Possuímos um dos melhores parques desportivos de todos os
clubes do futebol distrital bracarense, pois não houve até
hoje uma direcção que não o melhorasse.
Avizinha-se agora o tão desejado “tapete verde”,
necessidade que também sonhamos ver resolvida para que a
desvantagem em relação aos nossos adversários
não seja tão acentuada. Sem grandes saltos, o Porto
d’Ave nunca parou de crescer, tanto no património como no
plano desportivo e assim irá continuar.
A
grandiosidade do Grupo Desportivo de Porto d’Ave é hoje
reconhecida por todos, pois temos ombreado com clubes que representam
cidades e sedes de concelho. Isto só é possível,
porque a nossa camisola tornou-se de tal forma honrada, que muitos
jogadores preferem vesti-la abdicando por vezes de avultados salários oferecidos por clubes que outrora tiveram nomes mais sonantes que o nosso.

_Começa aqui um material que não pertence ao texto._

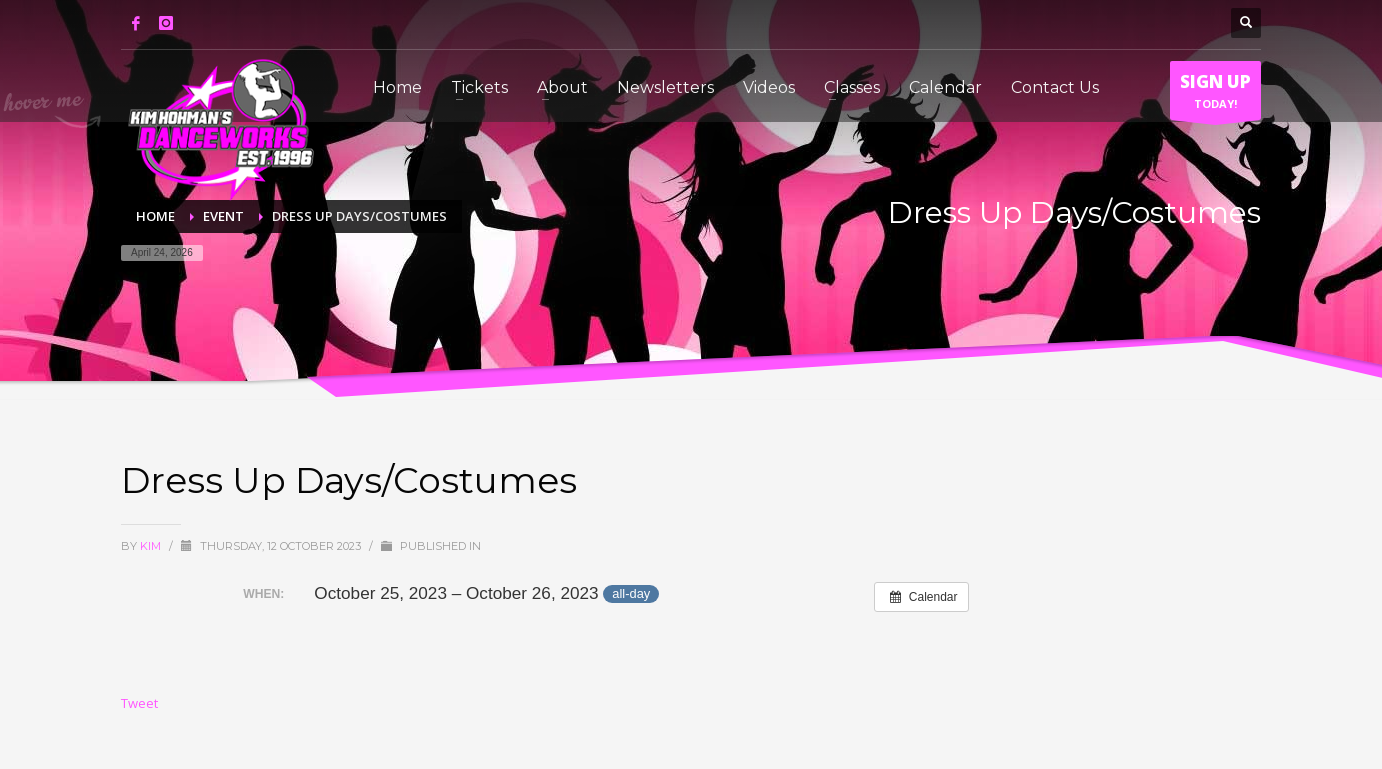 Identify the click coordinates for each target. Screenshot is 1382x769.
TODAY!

Também a nossa massa associativa tem características
ímpares no apoio à equipa, e quando há
mobilização para jogos mais importantes, os adeptos do
Porto d’Ave tornam-se os melhores do mundo.
O
Porto d’Ave nasceu para ser grande, e já muito foi feito, mas há
ainda muito a fazer para se tornar ainda maior, e todos temos o dever de continuar o trabalho iniciado pelos nossos pais e avós,
que criaram este clube e o ajudaram a crescer. E a todos temos que demonstrar gratidão, mas
principalmente aqueles de quem o nome não consta em nenhuma
acta e muito menos numa lápide. Que todos que fazem parte do
nosso emblema e os que a ele se juntarem no futuro, saibam que em
cada palmo daquele recinto estão lágrimas e suor de
homens, alguns de idade bastante avançada e debilidade física,
mas quando do Porto d'Ave se tratava, conseguiam inventar forças
para trabalhar com o intuito apenas de ver o nome do clube do seu
coração cada vez maior. Sem esses, o Porto d'Ave seria
muito mais pobre, e a maior homenagem que lhes podemos fazer, é
seguir o seu exemplo, e nunca deixar de os recordar. A eles dedico
estas palavras.
(Tó de Porto d'Ave)
"Enquanto os rios corram, os montes façam sombra e no céu haja estrelas, deve durar a memória do bem recebido na mente do homem grato."